A porta bate quando a abro e encaro Rubinho deitado de lado no que deveria ser uma cama.
- Vai acordando aí - digo impaciente, andando de um lado para o outro.
- Posso saber onde é o incêndio? - pergunta se sentando, apoiando as costas na parede de madeira.
- A polícia pegou os dois caminhão que iria abastecer a favela e agora o chefão não quer me vender mais droga.
- Achou mesmo que ele venderia depois desse seu vacilo?
- Não dei a droga pra polícia!
- Se fosse inteligente, mudaria a rota todo mês.
- Sabe o trabalho que isso dá?! Não é tão simples assim não!
Ele dá de ombros.
- Não. Não sei. Nunca estive a frente de um morro, com minha cabeça a prêmio. Então não consigo nem imaginar - Inclino a cabeça para trás, soltando o ar dos pulmões - Mas sei de uma pessoa que se sairia facilmente dessa situação.
- Tá. Já sei! - digo irritada - Gael! - O nome amarga em minha boca - Mas ele não tá aqui e se você quiser continuar respirando. É melhor me dizer o quê fazer - Rubinho fica em silêncio, encarando o vazio calmamente, sem pressa alguma.
Estralo os dedos, chamando a atenção dele.
- O dia está bonito hoje - Comenta, os olhos fixos do lado de fora do barraco - Nunca percebi em como o azul do céu é profundo.

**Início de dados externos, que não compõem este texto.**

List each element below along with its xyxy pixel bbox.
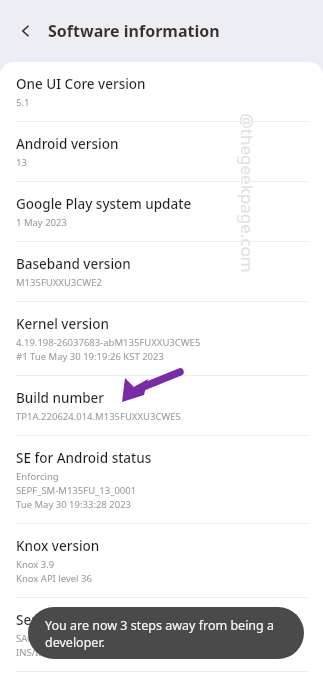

- Isto pode ser a última coisa que irá ver.
Ele volta a me olhar, esboçando um leve sorriso no rosto.
- E ficar completamente perdida no meio disso tudo? Sem mim, não iria durar nem duas semanas. No final dos quinze dias, já estaria morta em uma vala qualquer, com a boca cheia de formiga e seu filho...

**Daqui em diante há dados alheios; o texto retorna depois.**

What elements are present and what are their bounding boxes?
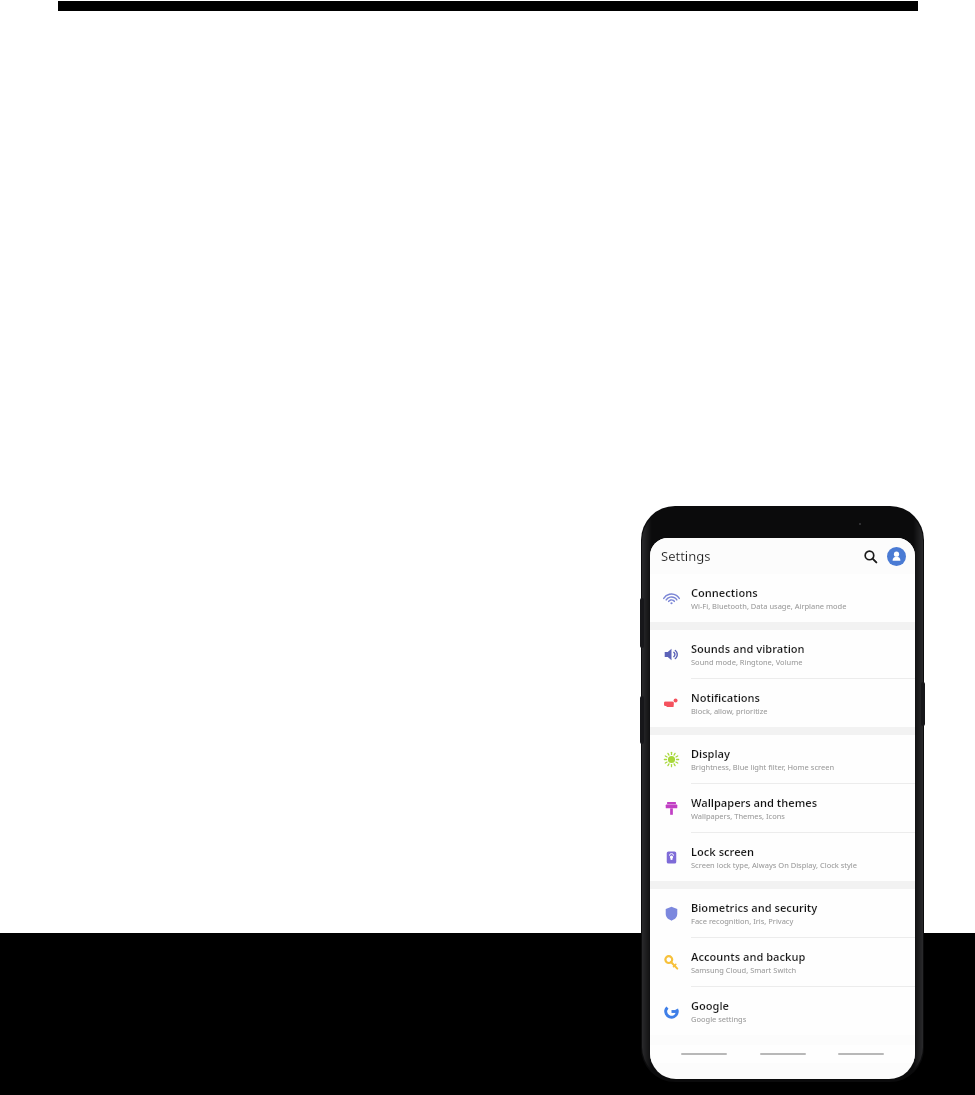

- É melhor nem terminar - digo entre dentes - Por que juro por Deus, que se sair qualquer palavra da sua maldita boca sobre meus filhos, mato você agora.

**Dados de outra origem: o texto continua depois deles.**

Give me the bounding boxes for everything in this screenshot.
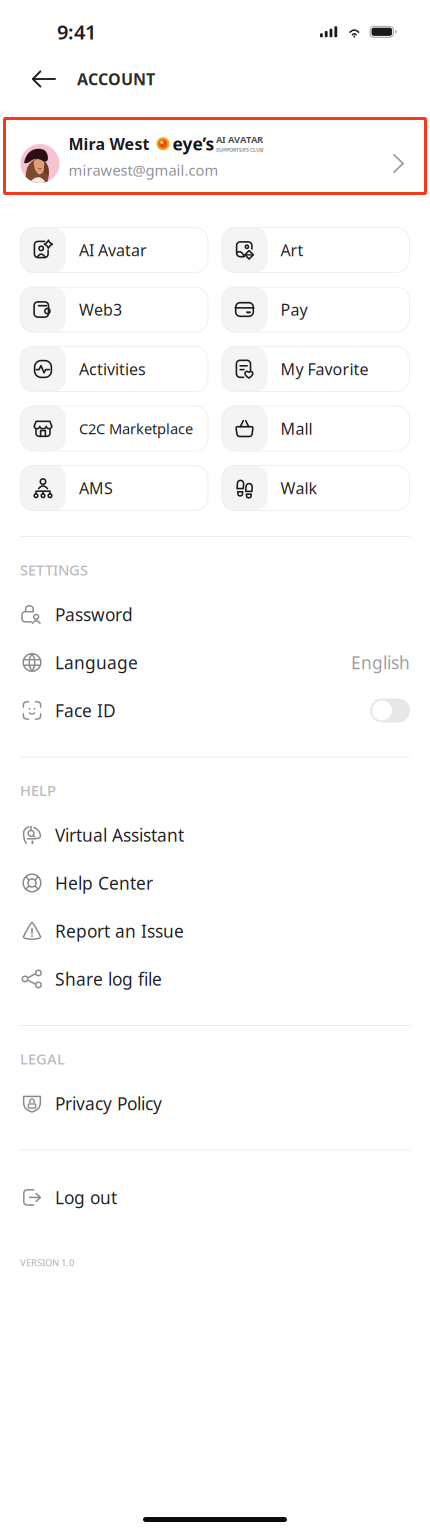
staticText: Mall	[280, 418, 312, 439]
button[interactable]: Mira West	[0, 117, 430, 195]
button[interactable]: Mall	[222, 406, 410, 452]
button[interactable]: Help Center	[0, 859, 430, 907]
button[interactable]: Report an Issue	[0, 907, 430, 955]
staticText: Activities	[79, 358, 146, 380]
staticText: Virtual Assistant	[55, 823, 184, 846]
staticText: SUPPORTER’S CLUB	[216, 146, 264, 153]
staticText: Face ID	[55, 699, 116, 722]
button[interactable]: Share log file	[0, 955, 430, 1003]
button[interactable]: Web3	[20, 286, 208, 332]
button[interactable]: Password	[0, 590, 430, 638]
button[interactable]: Pay	[222, 286, 410, 332]
staticText: Password	[55, 603, 133, 626]
button[interactable]: C2C Marketplace	[20, 406, 208, 452]
staticText: Language	[55, 651, 138, 674]
staticText: HELP	[20, 780, 56, 800]
staticText: 9:41	[57, 18, 96, 45]
staticText: Mira West	[68, 133, 150, 154]
button[interactable]: Art	[222, 227, 410, 273]
staticText: AI Avatar	[79, 239, 147, 261]
staticText: LEGAL	[20, 1049, 65, 1068]
staticText: My Favorite	[280, 358, 368, 380]
button[interactable]: Language	[0, 638, 430, 686]
staticText: Art	[280, 239, 304, 261]
staticText: English	[351, 651, 410, 674]
staticText: AMS	[79, 477, 113, 499]
staticText: eye’s	[172, 132, 214, 155]
staticText: Pay	[280, 299, 308, 320]
button[interactable]: Face ID	[0, 686, 430, 734]
button[interactable]: Virtual Assistant	[0, 811, 430, 859]
staticText: Share log file	[55, 967, 162, 990]
staticText: ACCOUNT	[77, 68, 155, 90]
button[interactable]: Back	[28, 63, 60, 95]
staticText: VERSION 1.0	[20, 1256, 74, 1269]
staticText: C2C Marketplace	[79, 419, 193, 438]
staticText: mirawest@gmail.com	[68, 160, 218, 180]
staticText: AI AVATAR	[216, 133, 263, 146]
staticText: SETTINGS	[20, 560, 88, 580]
button[interactable]: Log out	[0, 1173, 430, 1221]
button[interactable]: Walk	[222, 465, 410, 511]
staticText: Help Center	[55, 871, 153, 894]
staticText: Log out	[55, 1186, 117, 1209]
staticText: Report an Issue	[55, 919, 184, 942]
button[interactable]: AI Avatar	[20, 227, 208, 273]
staticText: Web3	[79, 299, 122, 320]
button[interactable]: Privacy Policy	[0, 1079, 430, 1127]
button[interactable]: Activities	[20, 346, 208, 392]
staticText: Walk	[280, 477, 318, 499]
button[interactable]: My Favorite	[222, 346, 410, 392]
button[interactable]: AMS	[20, 465, 208, 511]
staticText: Privacy Policy	[55, 1092, 162, 1115]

Ele continua sustentando meu olhar, não tirando o sorrisinho do rosto.
- Como tá o faturamento desse mês?
- Por causa das apreensões. Baixo.
- Faça aumentar - diz sem pensar - Precisa de dinheiro e depois disso de um vendedor.
- Se eu for falar com ele de novo...
- Não vão ti vender mais nada. Estão com raiva do que fez. O favorito era o Gael.
- Como consigo esse dinheiro? - digo com a voz firme, não querendo ter que ouvir o quanto Gael era competente e admirado.
Era meu reinado e todos só deviam se concentrar em mim.
- Do jeito mais fácil que existe. Roubando - Estreito meus olhos - Fazendo arrastão em ônibus e vans. Só precisa dar a ordem.
Engulo em seco, erguendo meu queixo, tirando a hesitação de cogitação.